Is Calabria home to Italy's hottest food?

In both senses of the notion, it's a big "si". Calabrian food can be spicy, but it's certainly having a moment. Its local champion is Melbourne chef Riccardo Momesso. and at his Toorak restaurant, Valentino, he crafts rustic, wholesome Italian cooking, closely linked to the seasons but reflective of its place in Australia.

"Momesso's family background is Calabrese," says GT's Melbourne editor Michael Harden, "and his restaurant reflects not just these Italian roots, but also the kind of food his mum used to cook when he was growing up on a farm in Broadmeadows, Victoria."

It's the kind of approachable, laid-back cooking we can't get enough of, so we've joined with Momesso and team to host a Calabrian-accented reader dinner to celebrate this Italian issue.
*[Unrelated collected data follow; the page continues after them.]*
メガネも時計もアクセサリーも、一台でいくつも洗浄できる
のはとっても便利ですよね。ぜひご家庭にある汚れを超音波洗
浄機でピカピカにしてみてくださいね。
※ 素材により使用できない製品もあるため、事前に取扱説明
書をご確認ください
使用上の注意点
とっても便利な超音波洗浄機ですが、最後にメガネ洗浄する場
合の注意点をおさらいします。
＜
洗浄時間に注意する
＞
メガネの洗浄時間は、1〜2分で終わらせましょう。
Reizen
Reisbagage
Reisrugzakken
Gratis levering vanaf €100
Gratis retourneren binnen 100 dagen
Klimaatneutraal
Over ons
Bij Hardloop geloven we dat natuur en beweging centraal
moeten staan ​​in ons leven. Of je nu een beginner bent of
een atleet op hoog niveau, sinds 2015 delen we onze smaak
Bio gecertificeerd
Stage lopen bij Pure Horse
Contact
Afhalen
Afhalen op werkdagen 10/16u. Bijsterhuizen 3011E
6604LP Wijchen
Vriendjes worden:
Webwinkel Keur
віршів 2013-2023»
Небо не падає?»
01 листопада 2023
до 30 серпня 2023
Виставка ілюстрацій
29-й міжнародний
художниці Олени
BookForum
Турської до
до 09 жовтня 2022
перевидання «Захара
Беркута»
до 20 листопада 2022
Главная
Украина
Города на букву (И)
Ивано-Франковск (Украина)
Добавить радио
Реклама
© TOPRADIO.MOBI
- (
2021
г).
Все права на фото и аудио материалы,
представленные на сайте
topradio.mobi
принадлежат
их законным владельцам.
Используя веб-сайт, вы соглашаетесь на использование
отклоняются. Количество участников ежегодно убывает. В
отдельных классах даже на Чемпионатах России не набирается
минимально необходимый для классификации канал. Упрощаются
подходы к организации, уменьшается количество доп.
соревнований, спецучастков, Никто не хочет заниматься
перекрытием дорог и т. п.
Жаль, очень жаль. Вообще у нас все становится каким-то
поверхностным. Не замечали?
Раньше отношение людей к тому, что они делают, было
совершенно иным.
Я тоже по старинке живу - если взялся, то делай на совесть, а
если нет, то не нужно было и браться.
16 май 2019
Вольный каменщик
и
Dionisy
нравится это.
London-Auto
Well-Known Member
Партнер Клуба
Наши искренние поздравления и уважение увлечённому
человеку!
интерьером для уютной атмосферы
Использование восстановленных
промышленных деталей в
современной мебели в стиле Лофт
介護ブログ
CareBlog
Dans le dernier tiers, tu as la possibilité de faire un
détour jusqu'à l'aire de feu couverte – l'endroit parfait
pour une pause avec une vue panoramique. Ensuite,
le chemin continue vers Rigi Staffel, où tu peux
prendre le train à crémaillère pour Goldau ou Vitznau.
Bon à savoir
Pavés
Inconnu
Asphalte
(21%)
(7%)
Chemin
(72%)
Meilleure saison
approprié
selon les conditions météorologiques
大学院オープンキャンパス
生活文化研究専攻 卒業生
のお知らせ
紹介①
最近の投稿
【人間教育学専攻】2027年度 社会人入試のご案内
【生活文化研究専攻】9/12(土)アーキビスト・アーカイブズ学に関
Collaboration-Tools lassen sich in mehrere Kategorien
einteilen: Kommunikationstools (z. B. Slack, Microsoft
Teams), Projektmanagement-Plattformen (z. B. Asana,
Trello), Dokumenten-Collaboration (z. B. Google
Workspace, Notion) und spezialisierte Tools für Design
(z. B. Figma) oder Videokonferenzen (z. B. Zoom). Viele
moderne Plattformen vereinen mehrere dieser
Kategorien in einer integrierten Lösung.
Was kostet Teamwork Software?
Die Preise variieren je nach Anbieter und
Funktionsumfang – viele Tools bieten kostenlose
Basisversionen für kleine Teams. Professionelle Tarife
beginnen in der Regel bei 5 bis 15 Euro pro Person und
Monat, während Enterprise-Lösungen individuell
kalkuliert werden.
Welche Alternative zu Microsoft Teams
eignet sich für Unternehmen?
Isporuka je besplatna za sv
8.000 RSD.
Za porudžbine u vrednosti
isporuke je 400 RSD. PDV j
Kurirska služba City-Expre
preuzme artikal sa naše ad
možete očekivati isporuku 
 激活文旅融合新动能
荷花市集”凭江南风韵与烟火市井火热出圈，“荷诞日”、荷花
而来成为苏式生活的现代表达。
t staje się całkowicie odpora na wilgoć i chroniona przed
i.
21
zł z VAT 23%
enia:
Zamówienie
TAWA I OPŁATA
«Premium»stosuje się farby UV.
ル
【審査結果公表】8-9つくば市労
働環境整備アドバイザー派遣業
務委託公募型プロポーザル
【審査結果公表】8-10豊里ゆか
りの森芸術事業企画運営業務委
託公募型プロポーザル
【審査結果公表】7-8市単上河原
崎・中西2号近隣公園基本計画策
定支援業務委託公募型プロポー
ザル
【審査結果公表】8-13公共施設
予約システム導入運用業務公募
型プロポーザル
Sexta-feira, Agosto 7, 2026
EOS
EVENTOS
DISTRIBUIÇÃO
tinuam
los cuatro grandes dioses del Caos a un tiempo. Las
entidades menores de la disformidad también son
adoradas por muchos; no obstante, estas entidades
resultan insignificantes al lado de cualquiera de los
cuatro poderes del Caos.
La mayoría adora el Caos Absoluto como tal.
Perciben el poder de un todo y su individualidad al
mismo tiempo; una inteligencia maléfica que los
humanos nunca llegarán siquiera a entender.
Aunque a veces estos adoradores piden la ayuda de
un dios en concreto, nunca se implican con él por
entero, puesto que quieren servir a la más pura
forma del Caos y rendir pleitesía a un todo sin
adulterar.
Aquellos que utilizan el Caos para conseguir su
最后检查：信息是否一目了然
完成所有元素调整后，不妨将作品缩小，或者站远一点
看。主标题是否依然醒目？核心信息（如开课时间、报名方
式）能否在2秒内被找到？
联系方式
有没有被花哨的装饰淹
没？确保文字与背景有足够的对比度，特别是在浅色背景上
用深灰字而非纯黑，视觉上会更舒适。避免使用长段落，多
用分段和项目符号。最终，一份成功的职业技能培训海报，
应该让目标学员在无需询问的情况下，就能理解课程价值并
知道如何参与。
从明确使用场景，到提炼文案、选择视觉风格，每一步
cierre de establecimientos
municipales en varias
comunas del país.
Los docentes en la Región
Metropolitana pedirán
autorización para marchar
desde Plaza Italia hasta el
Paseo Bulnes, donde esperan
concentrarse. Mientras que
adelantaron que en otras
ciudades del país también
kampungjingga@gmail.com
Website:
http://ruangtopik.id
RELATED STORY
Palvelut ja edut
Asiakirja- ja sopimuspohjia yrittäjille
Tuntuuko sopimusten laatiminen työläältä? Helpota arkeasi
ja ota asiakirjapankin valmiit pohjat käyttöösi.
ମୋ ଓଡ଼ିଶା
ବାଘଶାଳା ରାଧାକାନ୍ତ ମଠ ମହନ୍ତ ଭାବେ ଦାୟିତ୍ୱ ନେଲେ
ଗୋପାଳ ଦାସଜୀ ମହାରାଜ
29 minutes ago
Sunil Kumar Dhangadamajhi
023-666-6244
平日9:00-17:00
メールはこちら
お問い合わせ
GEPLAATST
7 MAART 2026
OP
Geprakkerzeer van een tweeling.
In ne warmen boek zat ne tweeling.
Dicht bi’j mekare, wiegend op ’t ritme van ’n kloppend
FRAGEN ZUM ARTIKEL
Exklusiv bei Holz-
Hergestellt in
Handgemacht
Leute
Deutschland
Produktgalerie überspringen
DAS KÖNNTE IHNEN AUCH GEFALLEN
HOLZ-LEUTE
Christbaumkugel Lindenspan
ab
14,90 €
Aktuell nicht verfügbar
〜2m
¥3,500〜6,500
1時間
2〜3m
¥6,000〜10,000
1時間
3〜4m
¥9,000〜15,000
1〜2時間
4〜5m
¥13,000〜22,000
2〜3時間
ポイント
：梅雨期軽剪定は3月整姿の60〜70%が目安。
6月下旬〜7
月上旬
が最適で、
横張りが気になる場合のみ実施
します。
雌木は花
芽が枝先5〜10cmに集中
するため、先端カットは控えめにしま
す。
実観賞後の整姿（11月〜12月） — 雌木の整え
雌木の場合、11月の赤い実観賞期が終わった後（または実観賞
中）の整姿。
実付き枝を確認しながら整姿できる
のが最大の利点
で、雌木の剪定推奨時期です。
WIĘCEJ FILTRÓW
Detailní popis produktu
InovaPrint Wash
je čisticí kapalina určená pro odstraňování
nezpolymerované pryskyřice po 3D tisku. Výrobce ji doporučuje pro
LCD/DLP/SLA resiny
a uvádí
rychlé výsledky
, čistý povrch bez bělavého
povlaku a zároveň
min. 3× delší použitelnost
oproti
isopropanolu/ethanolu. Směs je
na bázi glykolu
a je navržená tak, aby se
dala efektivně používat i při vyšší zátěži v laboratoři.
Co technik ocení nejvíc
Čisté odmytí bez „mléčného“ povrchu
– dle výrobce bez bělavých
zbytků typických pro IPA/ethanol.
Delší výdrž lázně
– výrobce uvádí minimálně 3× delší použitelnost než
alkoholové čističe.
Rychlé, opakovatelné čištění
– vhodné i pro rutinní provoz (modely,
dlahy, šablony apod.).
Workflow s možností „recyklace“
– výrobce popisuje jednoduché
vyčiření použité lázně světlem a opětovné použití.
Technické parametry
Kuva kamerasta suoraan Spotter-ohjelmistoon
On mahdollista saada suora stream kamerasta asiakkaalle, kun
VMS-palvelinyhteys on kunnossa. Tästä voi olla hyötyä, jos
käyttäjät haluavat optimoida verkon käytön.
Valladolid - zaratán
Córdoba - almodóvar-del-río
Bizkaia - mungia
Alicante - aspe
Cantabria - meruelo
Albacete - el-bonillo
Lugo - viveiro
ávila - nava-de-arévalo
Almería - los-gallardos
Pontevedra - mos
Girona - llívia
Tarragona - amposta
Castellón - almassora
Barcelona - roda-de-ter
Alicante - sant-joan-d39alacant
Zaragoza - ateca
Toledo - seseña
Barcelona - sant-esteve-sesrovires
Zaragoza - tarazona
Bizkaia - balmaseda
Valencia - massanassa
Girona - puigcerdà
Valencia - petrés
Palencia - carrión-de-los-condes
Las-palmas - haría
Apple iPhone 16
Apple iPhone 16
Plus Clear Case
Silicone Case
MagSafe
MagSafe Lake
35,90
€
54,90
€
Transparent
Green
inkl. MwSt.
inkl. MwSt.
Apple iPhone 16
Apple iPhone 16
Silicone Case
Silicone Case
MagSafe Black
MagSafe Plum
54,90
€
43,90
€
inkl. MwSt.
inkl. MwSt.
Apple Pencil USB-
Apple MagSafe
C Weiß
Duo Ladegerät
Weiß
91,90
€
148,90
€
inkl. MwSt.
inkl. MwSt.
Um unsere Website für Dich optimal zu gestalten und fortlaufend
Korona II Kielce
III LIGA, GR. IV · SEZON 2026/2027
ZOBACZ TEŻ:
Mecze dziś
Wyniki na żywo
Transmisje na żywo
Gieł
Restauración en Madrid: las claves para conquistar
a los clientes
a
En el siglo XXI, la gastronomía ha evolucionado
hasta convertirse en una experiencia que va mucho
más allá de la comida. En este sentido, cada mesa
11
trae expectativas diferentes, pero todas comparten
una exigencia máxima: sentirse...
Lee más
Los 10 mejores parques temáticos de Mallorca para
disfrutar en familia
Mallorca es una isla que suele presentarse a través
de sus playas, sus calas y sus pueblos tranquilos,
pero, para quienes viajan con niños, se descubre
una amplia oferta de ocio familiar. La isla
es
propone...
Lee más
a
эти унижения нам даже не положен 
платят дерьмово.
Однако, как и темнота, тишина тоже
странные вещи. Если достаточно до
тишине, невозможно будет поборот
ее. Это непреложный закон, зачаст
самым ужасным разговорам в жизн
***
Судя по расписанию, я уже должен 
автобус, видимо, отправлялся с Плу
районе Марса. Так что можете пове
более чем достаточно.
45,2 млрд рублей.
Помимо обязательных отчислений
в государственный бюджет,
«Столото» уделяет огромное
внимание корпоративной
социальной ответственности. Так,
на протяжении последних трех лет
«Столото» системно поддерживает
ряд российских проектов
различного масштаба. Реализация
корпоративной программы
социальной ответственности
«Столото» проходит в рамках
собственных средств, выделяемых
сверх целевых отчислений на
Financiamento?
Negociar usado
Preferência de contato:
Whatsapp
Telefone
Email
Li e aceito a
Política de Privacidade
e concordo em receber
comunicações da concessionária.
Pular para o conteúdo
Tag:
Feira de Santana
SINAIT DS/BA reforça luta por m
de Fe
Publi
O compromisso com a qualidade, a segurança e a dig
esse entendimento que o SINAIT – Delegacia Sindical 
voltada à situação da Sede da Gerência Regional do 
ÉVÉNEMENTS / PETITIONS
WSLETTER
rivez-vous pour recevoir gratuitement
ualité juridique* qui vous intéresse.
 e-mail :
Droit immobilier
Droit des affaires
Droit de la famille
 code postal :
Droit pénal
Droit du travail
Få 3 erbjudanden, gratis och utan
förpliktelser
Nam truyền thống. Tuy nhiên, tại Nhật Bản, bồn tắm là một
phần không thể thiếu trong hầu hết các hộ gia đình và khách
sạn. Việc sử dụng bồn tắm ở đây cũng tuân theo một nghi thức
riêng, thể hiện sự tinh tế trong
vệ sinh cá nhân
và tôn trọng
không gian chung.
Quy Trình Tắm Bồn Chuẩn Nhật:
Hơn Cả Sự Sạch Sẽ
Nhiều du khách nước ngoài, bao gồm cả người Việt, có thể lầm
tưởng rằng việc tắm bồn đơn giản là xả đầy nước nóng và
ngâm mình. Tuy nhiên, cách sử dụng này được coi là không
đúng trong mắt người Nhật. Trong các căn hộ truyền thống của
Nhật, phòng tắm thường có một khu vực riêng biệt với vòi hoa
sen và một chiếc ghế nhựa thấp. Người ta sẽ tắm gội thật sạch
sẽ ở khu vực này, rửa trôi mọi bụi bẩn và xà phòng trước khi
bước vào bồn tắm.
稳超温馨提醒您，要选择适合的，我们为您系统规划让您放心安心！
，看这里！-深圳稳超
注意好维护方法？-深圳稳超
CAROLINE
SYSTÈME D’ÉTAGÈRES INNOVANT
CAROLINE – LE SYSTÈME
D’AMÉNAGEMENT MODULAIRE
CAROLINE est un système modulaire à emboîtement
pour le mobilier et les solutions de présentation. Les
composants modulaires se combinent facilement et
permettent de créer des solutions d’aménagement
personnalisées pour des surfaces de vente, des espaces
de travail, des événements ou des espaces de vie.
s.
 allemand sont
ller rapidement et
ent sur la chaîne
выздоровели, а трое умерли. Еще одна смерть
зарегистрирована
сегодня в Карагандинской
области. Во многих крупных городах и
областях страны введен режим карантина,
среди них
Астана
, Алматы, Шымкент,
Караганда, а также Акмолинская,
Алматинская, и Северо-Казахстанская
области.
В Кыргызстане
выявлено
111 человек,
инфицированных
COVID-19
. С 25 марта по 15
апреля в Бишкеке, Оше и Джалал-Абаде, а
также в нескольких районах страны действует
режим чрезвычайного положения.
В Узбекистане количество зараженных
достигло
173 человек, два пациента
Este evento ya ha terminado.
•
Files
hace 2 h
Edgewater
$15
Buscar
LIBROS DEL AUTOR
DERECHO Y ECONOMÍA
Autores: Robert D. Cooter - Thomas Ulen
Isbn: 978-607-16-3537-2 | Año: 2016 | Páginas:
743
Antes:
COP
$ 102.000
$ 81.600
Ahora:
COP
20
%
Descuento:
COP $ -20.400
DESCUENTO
Expect a southern Italian feast featuring filei pasta with a baccalà and borlotti sauce, Calabrian anchovy doughnuts, or zeppole, and braised goat with hot peppers and sautéed chicory.

So join us on 30 March for fantastic food, wine and Calabrian hospitality. There'll be matching vino, still and sparkling waters courtesy of our friends at Fine Dining Lovers and $10 from each ticket will be donated to the Ovarian Cancer Research Foundation, a most worthy cause. See you there, folks.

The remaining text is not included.